The morhpeme analysis performed by the Khaiii neural net generates a set of common morpheme tags and does not distinguish between specific particles of the same part-of-speech or identify multi-phoneme Korean grammar patterns. For example, the "었" past-tense predicate suffix in the example is marked with the generic predicate-ending tag "EP". The mapper recognizes this specific morpheme-tag group as a past-tense suffix and replaces the EP tag with a specific custom tag that allows it to be labeled as a past-tense suffix in the parse-tree.

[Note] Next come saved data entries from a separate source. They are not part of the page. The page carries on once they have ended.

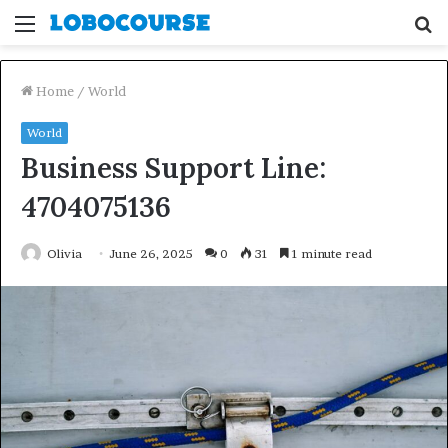
Menu
S
fo
Home
/
World
World
Business Support Line:
4704075136
Olivia
June 26, 2025
0
31
1 minute read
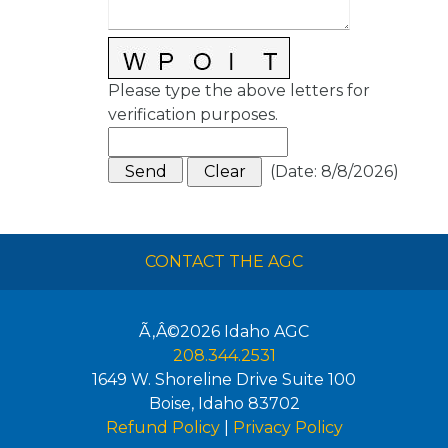
Please type the above letters for
verification purposes.
(
Date
:
8/8/2026
)
CONTACT THE AGC
Ã‚Â©2026
Idaho AGC
208.344.2531
1649 W. Shoreline Drive Suite 100
Boise
,
Idaho
83702
Refund Policy
|
Privacy Policy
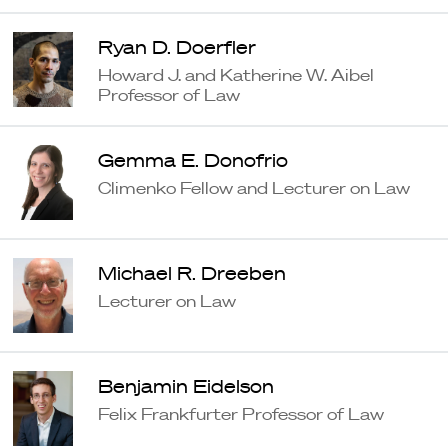
Ryan D. Doerfler
Howard J. and Katherine W. Aibel
Professor of Law
Gemma E. Donofrio
Climenko Fellow and Lecturer on Law
Michael R. Dreeben
Lecturer on Law
Benjamin Eidelson
Felix Frankfurter Professor of Law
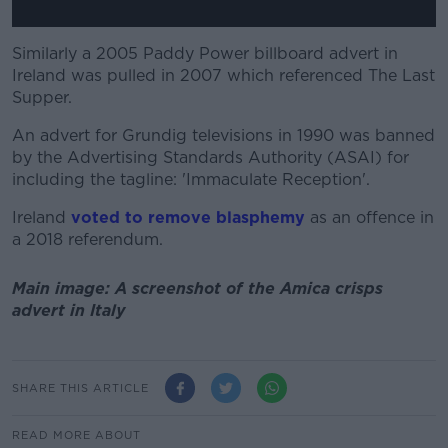
Similarly a 2005 Paddy Power billboard advert in
Ireland was pulled in 2007 which referenced The Last
Supper.
An advert for Grundig televisions in 1990 was banned
by the Advertising Standards Authority (ASAI) for
including the tagline: 'Immaculate Reception'.
Ireland
voted to remove blasphemy
as an offence in
a 2018 referendum.
Main image: A screenshot of the Amica crisps
advert in Italy
SHARE THIS ARTICLE
READ MORE ABOUT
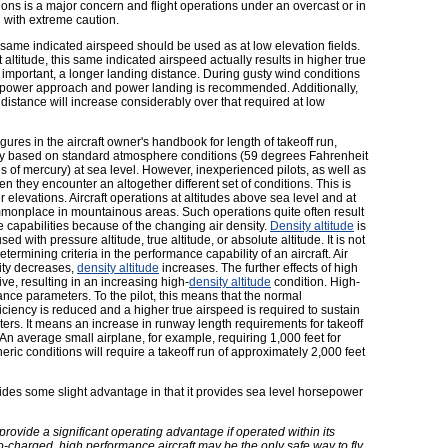
ions is a major concern and flight operations under an overcast or in
 with extreme caution.
e same indicated airspeed should be used as at low elevation fields.
altitude, this same indicated airspeed actually results in higher true
 important, a longer landing distance. During gusty wind conditions
, a power approach and power landing is recommended. Additionally,
 distance will increase considerably over that required at low
gures in the aircraft owner's handbook for length of takeoff run,
ally based on standard atmosphere conditions (59 degrees Fahrenheit
 of mercury) at sea level. However, inexperienced pilots, as well as
n they encounter an altogether different set of conditions. This is
r elevations. Aircraft operations at altitudes above sea level and at
monplace in mountainous areas. Such operations quite often result
ce capabilities because of the changing air density.
Density altitude
is
sed with pressure altitude, true altitude, or absolute altitude. It is not
termining criteria in the performance capability of an aircraft. Air
sity decreases,
density altitude
increases. The further effects of high
e, resulting in an increasing high-
density altitude
condition. High-
ance parameters. To the pilot, this means that the normal
iciency is reduced and a higher true airspeed is required to sustain
eters. It means an increase in runway length requirements for takeoff
An average small airplane, for example, requiring 1,000 feet for
ric conditions will require a takeoff run of approximately 2,000 feet
ides some slight advantage in that it provides sea level horsepower
ovide a significant operating advantage if operated within its
o-charged, high performance aircraft may be the only safe way to fly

An example of a grammar pattern worth detecting is shown in opening example, where the V-고 싶다 pattern is recognized and labeled as the "want-to" pattern.

The phoneme and POS tags returned from the Khaiii analyzer are formed into a single string of the form "<phoneme>:<POS_tag>;<phoneme>:<POS_tag>..." and sent to the tag-mapper, making it easier to build tag-recognition RE patterns that span multiple phonemes. So, the above examples is sent as:

"그:MM;작:VA;은:ETM;소년:NNG;은:JX;빨리:MAG;달리:VV;었:EP;다:EF;.:SF"

and returned in list form as:

[('그:MM'),
 ('작:VA'),
 ('은:ETM'),
 ('소년:NNG'),
 ('은:TOP_4'),
 ('빨리:MAG'),
 ('달리:VV'),
 ('었:PSX_31'),
 ('다:'EF'),
 ('.':SF')]

with the "은" re-tagged as TOP_4, indicating it is definitely a topic-marking particle, and "었" re-tagged as PSX_31 indicating it is a specific past-tense conjugating predicate suffix. These remappings help the parsers described later and link to custom annotations and labels and references to be displlayed in the parser front-end.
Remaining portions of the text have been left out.